SGRA Kawaraban (Essay) in English

Chen Hongyu “What AI can do and cannot do”

AI (artificial intelligence) is a word that Professor John McCarthy, a computer scientist and cognitive scientist, suggested in 1956. It is defined as “science and technology that can make intellectual machines, especially intellectual computer programs”. At present, research on AI has progressed, and definitions of AI differ depending on scientists and their fields. Automation and streamlining in various fields are facilitated by AI. For example, autonomous driving of automobiles, inspection of defective products, and detection of unauthorized entries on credit cards. Those technologies are fulfilled by the acquisition and study of large quantities of information through the recognition and reading of pictures and voices by computers. As we can use ChatGPT without any professional knowledge, it is now a worldwide topic. It can generate, summarize, and collect information through natural communication, conversation or sentences with other people automatically.

 

My research field is organic chemistry. As a new current in the development of chemical reactions, the utilization of machine learning and data science is drawing attention. At present, the development of an asymmetric catalyst that can control the three-dimensional chemistry of data science under the trials and errors of researchers is ranked as a challenge in organic synthesis.
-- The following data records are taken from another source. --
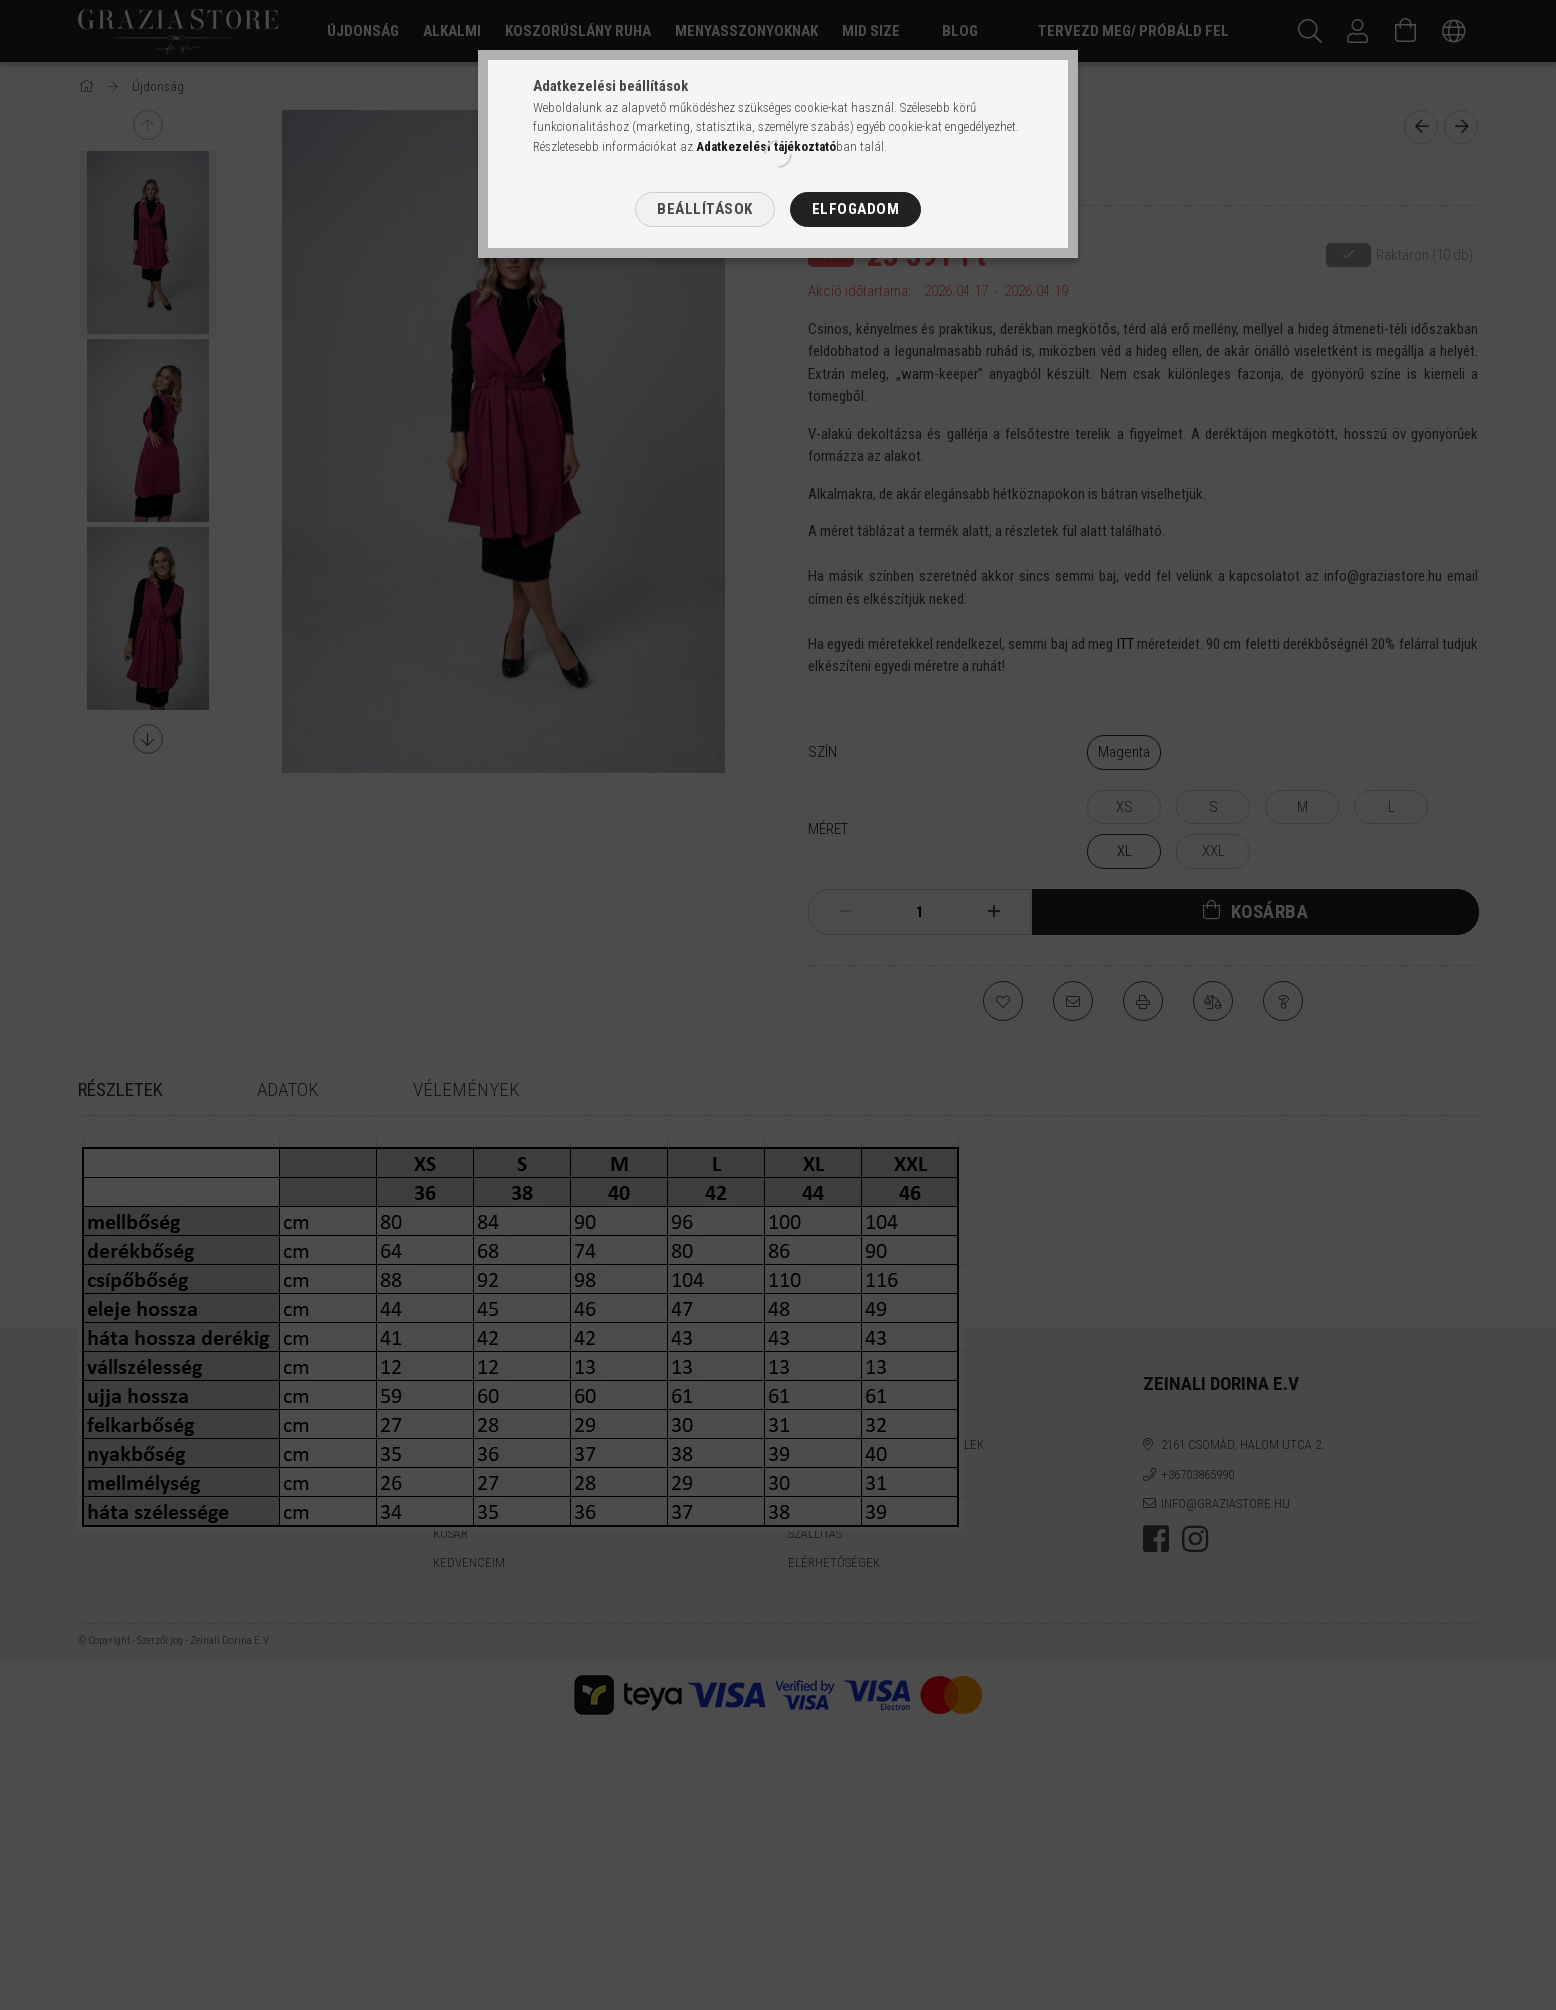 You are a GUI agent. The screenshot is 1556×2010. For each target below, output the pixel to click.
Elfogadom (856, 209)
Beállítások (705, 209) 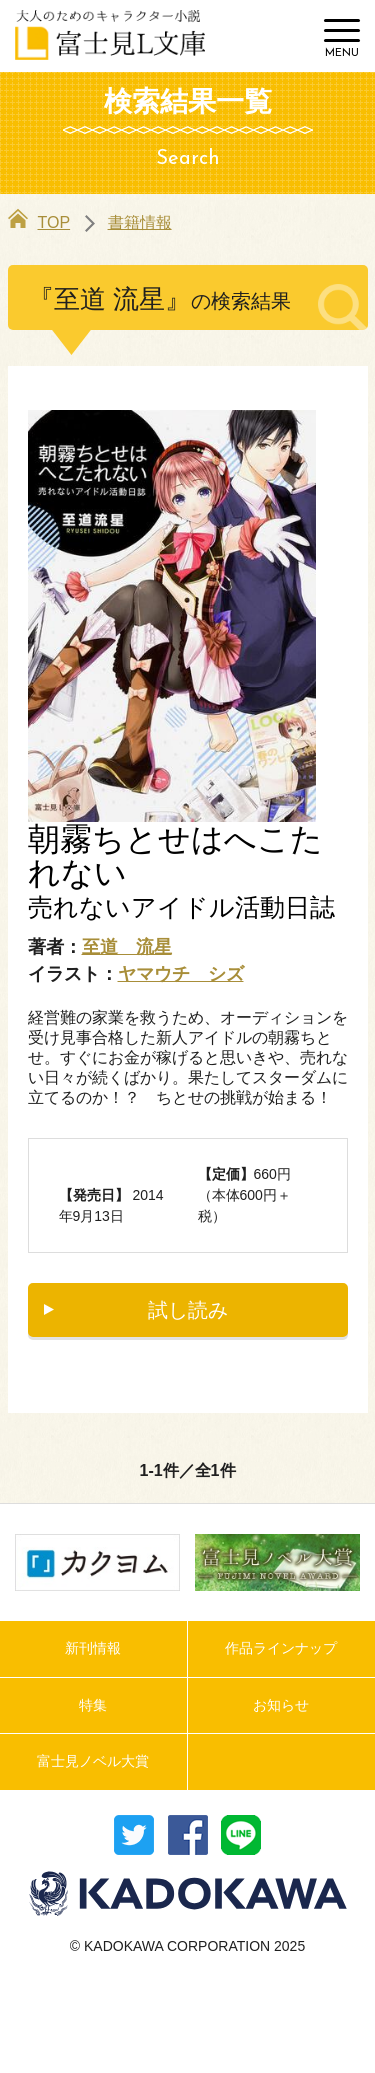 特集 (93, 1705)
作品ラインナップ (281, 1648)
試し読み (188, 1310)
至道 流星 (127, 947)
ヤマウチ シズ (181, 974)
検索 (287, 36)
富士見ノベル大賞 (93, 1761)
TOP (39, 222)
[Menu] (342, 39)
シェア (188, 1835)
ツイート (134, 1835)
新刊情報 (93, 1648)
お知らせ (281, 1705)
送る (241, 1835)
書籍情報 (140, 222) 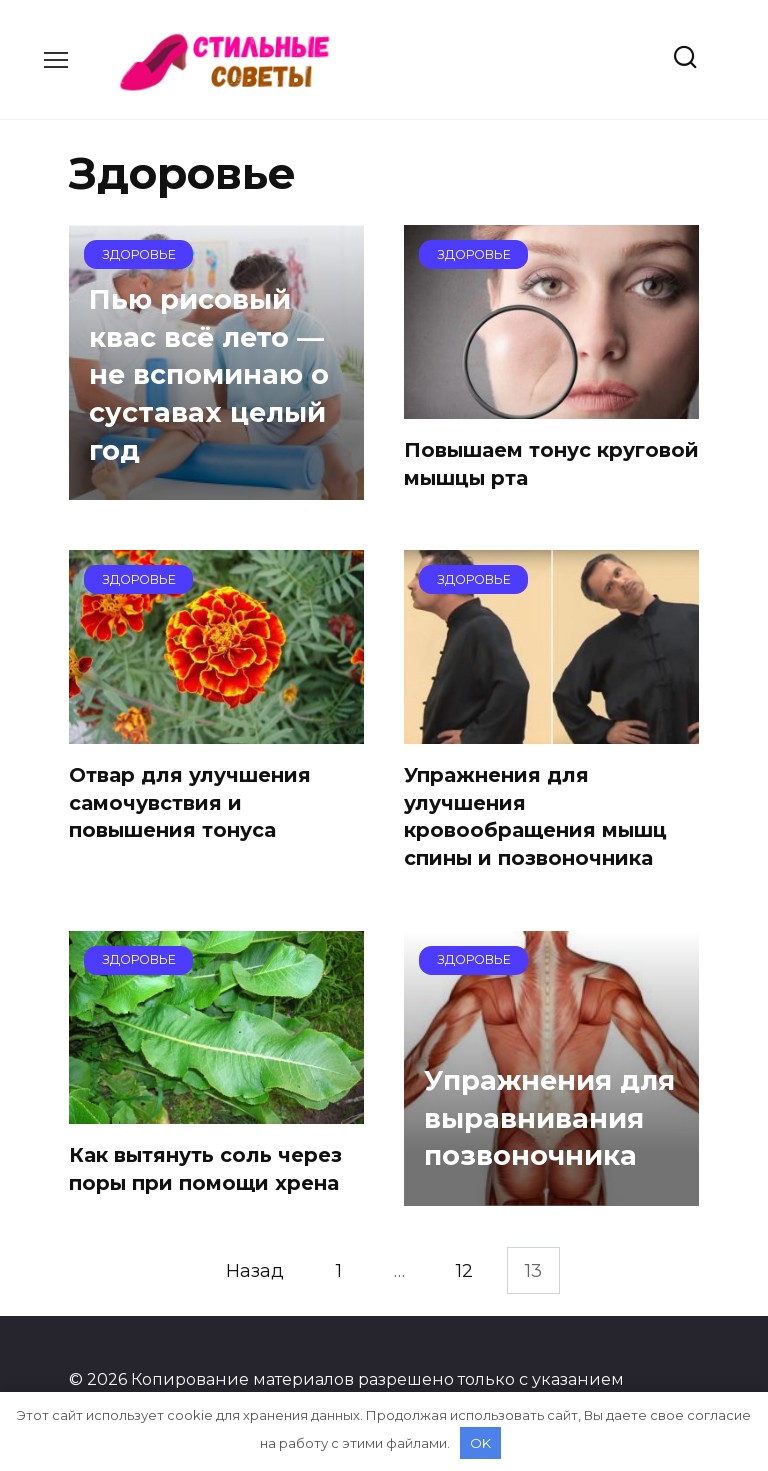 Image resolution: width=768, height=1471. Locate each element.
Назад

I have been working at my doctoral course on building and demonstrating methodologies that adopt machine learning to the system design of stereoscopic branched type asymmetric catalysts that supply complex molecules to green. I succeeded in the efficient development of a complicated but new catalyst system and could realize the convenience of AI.

 

On the other hand, many people began to worry that the development of AI will take away the work of human beings. At present, AI is specialized in specific issues, like the solution of simulated or mathematically modeled issues. However, when singularity (technical singular point: at the time of new AI, which is at the same level as the brains of human beings) will get near in the near future, AI will alternate what only human beings can do, and it is the big change in the living environment of human beings. It is likely that AI will be applied not only to simple tasks like cleaning and delivery, but also to professional fields like medical and financial services.

 

Then, in a technologically advanced period, what kind of AI works that cannot be alternated are there? In principle, when we reach ‘singularity’, computers can keep the same or higher-level knowledge with human beings. As computers can reduce work and human errors, we can realize cost reduction and efficiency improvements comparing with human beings.

However, there is a possibility that such ‘no-mistake’ perfectness becomes a demerit. For example, take the case of kindergarten teachers. If we set up AI, AI will teach students knowledge or manners, and play with them. However, kindergarten period is important for students’ growth, and it is essential for their formation of characters and sociality that they know emotion and mistake mistakes that ‘human being teachers’ commit unconsciously. If we introduce ‘AI teachers’, it will be difficult for kindergarten students to obtain a suitable lifetime rhythm for their ages.

 

AI technologies are progressing rapidly. It may take a long time to reach ‘singularity’. But it is an important issue how human beings coexist with AI and complement each other’s.

 

 

SGRA Kawaraban 740 in Japanese (Original)

 

 

Chen-Hongyu, 2022 Raccoon, Researcher at Otsuka Pharmaceutical Co. Ltd.